> **Work to complete**: Your answer is to be every line of the material that includes the string "μαγευτικός".

> **Dataset extract**:
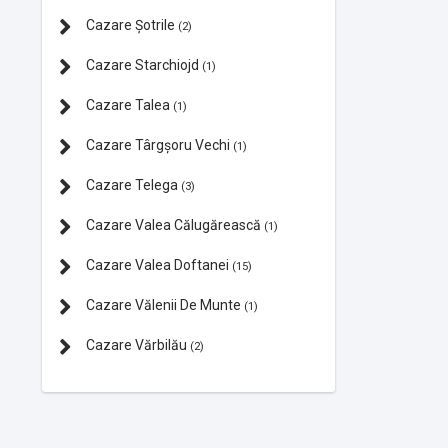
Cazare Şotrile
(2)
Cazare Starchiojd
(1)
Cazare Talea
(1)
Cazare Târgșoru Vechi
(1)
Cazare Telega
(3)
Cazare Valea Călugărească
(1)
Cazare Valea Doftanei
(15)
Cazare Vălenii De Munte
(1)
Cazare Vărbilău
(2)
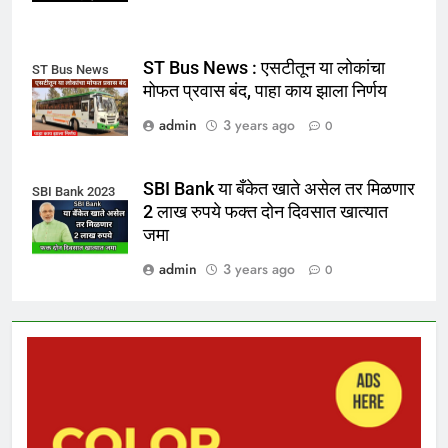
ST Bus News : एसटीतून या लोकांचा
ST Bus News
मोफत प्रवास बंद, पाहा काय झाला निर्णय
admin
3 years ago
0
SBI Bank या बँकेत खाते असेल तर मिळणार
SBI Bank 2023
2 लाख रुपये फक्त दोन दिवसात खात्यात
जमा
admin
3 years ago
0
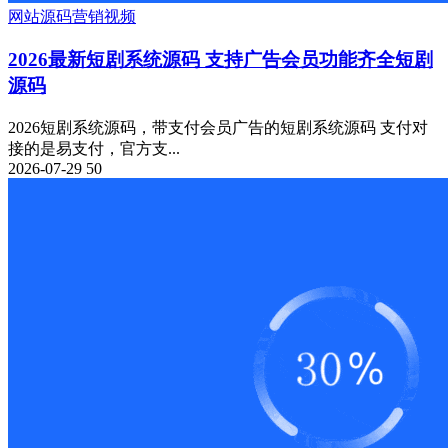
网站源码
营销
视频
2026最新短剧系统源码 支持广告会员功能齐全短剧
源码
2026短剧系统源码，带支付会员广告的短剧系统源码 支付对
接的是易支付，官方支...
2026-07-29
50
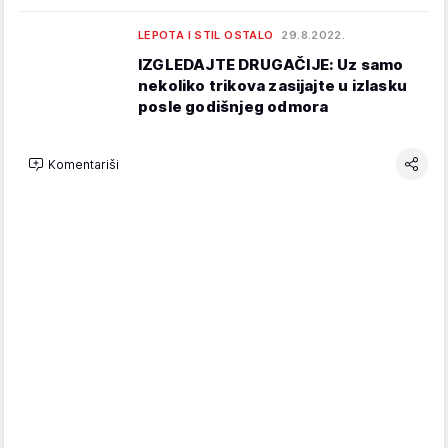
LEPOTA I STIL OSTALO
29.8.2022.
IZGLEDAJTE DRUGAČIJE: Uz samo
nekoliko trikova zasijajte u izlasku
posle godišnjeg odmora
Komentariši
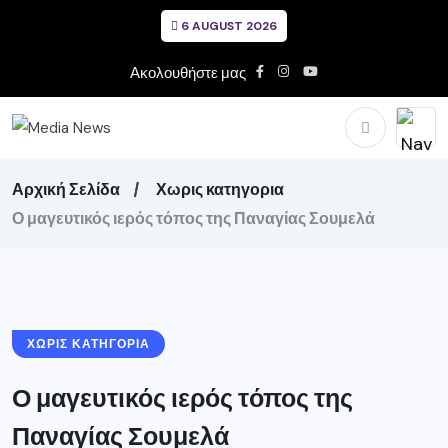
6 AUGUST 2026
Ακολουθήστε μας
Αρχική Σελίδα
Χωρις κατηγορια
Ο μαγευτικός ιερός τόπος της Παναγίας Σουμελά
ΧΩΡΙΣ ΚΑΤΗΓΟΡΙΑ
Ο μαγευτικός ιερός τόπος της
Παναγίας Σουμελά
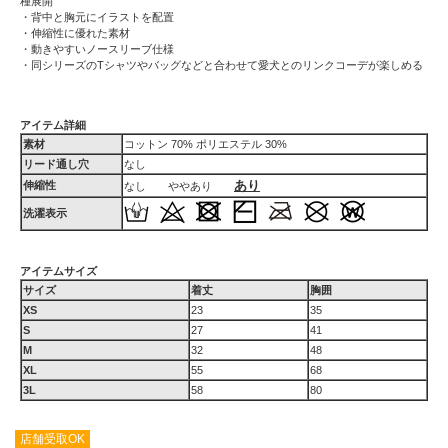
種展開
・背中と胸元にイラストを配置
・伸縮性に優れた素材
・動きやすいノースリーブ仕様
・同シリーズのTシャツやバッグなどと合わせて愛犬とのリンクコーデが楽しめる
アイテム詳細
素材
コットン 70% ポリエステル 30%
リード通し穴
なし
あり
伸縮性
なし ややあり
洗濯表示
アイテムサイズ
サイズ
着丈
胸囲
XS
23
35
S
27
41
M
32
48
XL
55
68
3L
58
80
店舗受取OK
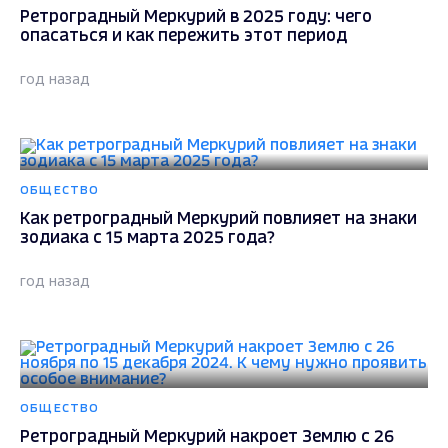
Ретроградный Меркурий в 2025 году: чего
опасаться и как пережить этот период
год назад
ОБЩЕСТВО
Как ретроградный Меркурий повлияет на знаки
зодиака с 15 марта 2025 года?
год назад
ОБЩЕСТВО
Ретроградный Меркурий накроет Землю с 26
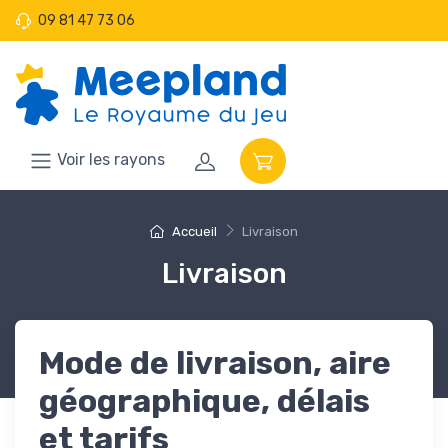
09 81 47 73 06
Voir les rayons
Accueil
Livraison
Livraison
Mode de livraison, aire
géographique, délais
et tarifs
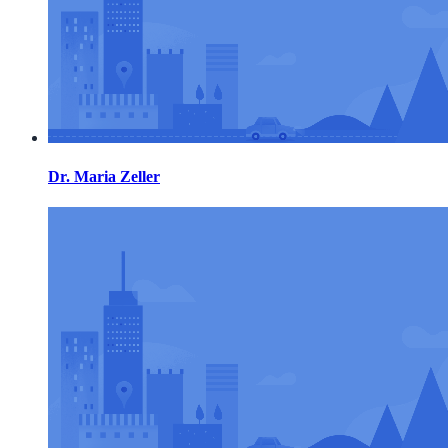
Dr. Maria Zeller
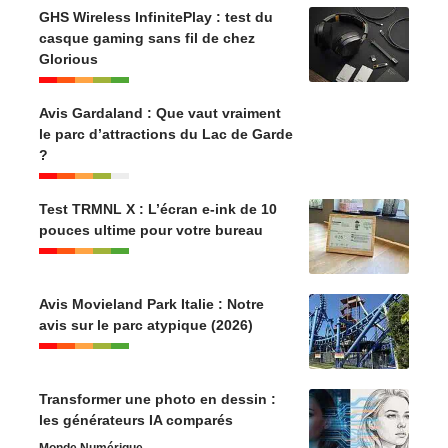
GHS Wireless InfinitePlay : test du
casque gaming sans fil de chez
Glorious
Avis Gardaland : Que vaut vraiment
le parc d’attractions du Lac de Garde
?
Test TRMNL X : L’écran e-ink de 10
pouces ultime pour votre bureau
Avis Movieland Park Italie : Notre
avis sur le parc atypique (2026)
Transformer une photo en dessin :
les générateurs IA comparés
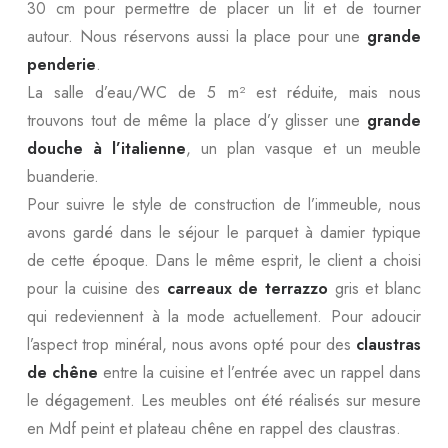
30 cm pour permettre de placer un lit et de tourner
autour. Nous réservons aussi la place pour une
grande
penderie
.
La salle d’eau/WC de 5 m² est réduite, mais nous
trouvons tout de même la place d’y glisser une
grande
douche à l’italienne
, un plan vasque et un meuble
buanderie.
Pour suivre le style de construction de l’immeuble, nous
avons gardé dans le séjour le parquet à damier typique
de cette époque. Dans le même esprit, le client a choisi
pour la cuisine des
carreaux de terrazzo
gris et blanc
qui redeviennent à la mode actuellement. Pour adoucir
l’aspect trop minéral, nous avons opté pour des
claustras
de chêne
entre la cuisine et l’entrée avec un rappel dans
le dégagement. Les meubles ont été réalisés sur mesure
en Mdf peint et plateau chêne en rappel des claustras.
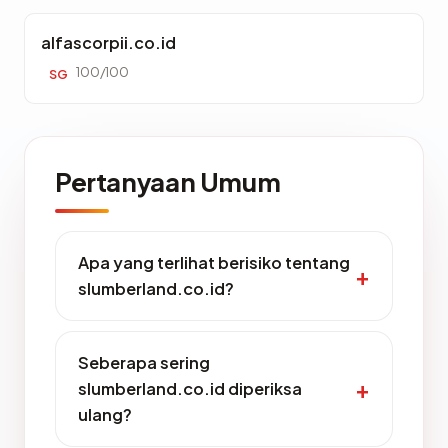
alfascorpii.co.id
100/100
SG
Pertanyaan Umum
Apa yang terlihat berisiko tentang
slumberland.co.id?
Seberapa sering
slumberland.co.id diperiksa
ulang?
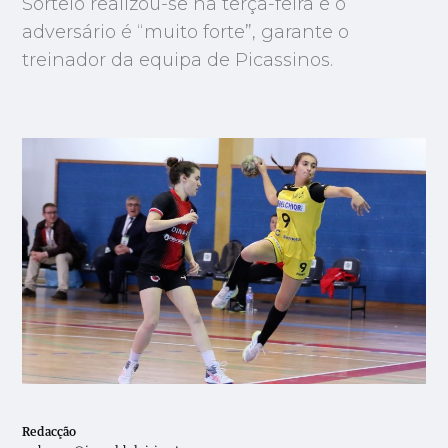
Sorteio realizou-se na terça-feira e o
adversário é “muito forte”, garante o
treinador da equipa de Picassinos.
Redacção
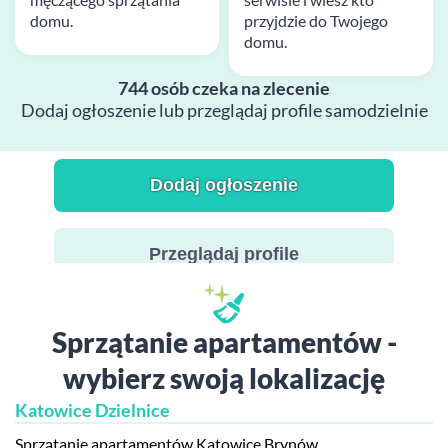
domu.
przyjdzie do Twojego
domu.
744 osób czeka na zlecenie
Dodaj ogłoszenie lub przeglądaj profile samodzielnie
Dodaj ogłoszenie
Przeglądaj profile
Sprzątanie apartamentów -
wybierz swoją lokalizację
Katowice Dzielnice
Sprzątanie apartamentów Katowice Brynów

...

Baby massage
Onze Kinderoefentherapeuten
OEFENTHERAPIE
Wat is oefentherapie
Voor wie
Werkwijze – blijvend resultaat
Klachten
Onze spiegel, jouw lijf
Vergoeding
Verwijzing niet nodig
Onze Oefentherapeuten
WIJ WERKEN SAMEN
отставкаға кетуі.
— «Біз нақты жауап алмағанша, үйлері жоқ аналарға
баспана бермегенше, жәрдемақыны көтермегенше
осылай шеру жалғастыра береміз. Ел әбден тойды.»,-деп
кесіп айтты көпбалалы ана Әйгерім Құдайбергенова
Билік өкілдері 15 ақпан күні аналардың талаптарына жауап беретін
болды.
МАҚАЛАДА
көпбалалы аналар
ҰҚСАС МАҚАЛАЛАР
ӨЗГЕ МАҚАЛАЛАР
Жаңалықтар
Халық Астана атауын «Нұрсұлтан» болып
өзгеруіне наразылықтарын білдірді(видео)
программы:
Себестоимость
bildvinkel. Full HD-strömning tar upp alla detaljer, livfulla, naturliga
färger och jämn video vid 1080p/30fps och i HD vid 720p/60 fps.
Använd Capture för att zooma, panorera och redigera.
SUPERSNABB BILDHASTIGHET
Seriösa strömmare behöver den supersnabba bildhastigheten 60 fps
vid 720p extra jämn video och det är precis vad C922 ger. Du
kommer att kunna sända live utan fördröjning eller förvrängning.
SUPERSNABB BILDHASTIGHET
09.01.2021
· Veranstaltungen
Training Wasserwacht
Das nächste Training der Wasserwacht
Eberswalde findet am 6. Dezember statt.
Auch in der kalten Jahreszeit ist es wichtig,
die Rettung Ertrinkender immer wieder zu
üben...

> **Solution**:
Ο μαγευτικός ιερός τόπος της Παναγίας Σουμελά
Ο μαγευτικός ιερός τόπος της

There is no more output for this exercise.